Обсуждение: What could keep a connection / query alive?


What could keep a connection / query alive?

Derrick Rice
Hi folks,

I'm investigating (using 8.2) an instance of a database client connection remaining open in a single query well past statement timeout settings.  I understand that severed TCP connections can cause the backend to hang until the connection is closed, but our tcp keepalive settings should have recognized that condition after about 30 minutes.  The connection and backend didn't terminate for nearly 90 minutes.

What can cause this?  Why would these tcp and statement timeout settings not terminate the backend?

Active Query Time (from pg_stat_activity): 01:27:44 - 00 days
Statement Timeout: 2 minutes
(count and interval set to 0, using system defaults)

system keepalive settings are default for Linux, being:
count: 9
interval: 75

Expect severed connections to be detected within 20 min + 9*75s < 32min.



Re: What could keep a connection / query alive?

Jerry Sievers
Derrick Rice <derrick.rice@gmail.com> writes:

> I'm investigating (using 8.2) an instance of a database client
> connection remaining open in a single query well past statement
> timeout settings.? I understand that severed TCP connections can cause
> the backend to hang until the connection is closed, but our tcp
> keepalive settings should have recognized that condition after about
> 30 minutes.? The connection and backend didn't terminate for nearly 90
> minutes.
> What can cause this?? Why would these tcp and statement timeout settings not terminate the backend?

Try trussing the backend process.  You may find it in a network IO wait
trying to send data to a client that is hung or over a socket that was
timed out by a firewall or network equipment.

Such a condition will cause the backend to be unable to hear the
cancel.  The statement will still show as running in pg_stat_activity.

SIGTERM on such a backend will probably also fall on deaf ears.

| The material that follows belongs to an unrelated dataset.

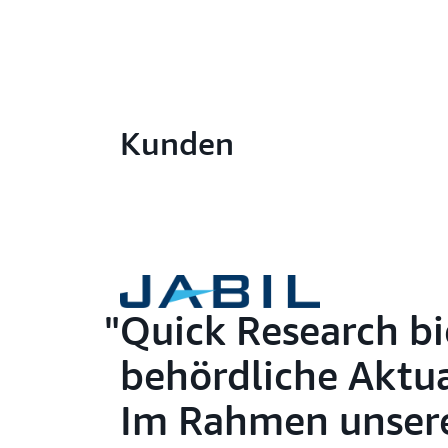
Kunden
Quick Research bi
behördliche Aktua
Im Rahmen unsere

This has been my experience several times in an environment of
EnterpriseDB 8.2 systems on Solaris 10.


Jerry Sievers
e: gsievers19@comcast.net
p: 305.321.1144

Re: What could keep a connection / query alive?

Derrick Rice

On Tue, Mar 29, 2011 at 3:17 AM, Jerry Sievers <gsievers19@comcast.net> wrote:

> What can cause this?? Why would these tcp and statement timeout settings not terminate the backend?

Try trussing the backend process.  You may find it in a network IO wait
trying to send data to a client that is hung or over a socket that was
timed out by a firewall or network equipment.

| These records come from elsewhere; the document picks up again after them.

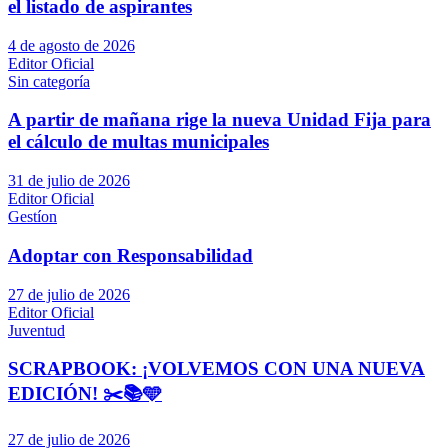
el listado de aspirantes
4 de agosto de 2026
Editor Oficial
Sin categoría
A partir de mañana rige la nueva Unidad Fija para
el cálculo de multas municipales
31 de julio de 2026
Editor Oficial
Gestíon
Adoptar con Responsabilidad
27 de julio de 2026
Editor Oficial
Juventud
SCRAPBOOK: ¡VOLVEMOS CON UNA NUEVA
EDICIÓN! ✂️📚🩵
27 de julio de 2026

Such a condition will cause the backend to be unable to hear the
cancel.  The statement will still show as running in pg_stat_activity.

SIGTERM on such a backend will probably also fall on deaf ears.

I'm aware of that condition, which is exactly what the keepalive settings are supposed to detect.

# strace -p 32307
Process 32307 attached - interrupt to quit
send(6, "\252\0\17\0\0\0\01042810425\0\0\0\01010010333\0\0\0\27"..., 880, 0

The client is remote (not unix-domain socket) so I expect tcp_keepalive settings to kill this connection after 32 minutes.  That's not happening.  Not sure where else to look.


Re: What could keep a connection / query alive?

Derrick Rice

On Tue, Mar 29, 2011 at 2:54 PM, Derrick Rice <derrick.rice@gmail.com> wrote:

Try trussing the backend process.  You may find it in a network IO wait
trying to send data to a client that is hung or over a socket that was
timed out by a firewall or network equipment.

Such a condition will cause the backend to be unable to hear the
cancel.  The statement will still show as running in pg_stat_activity.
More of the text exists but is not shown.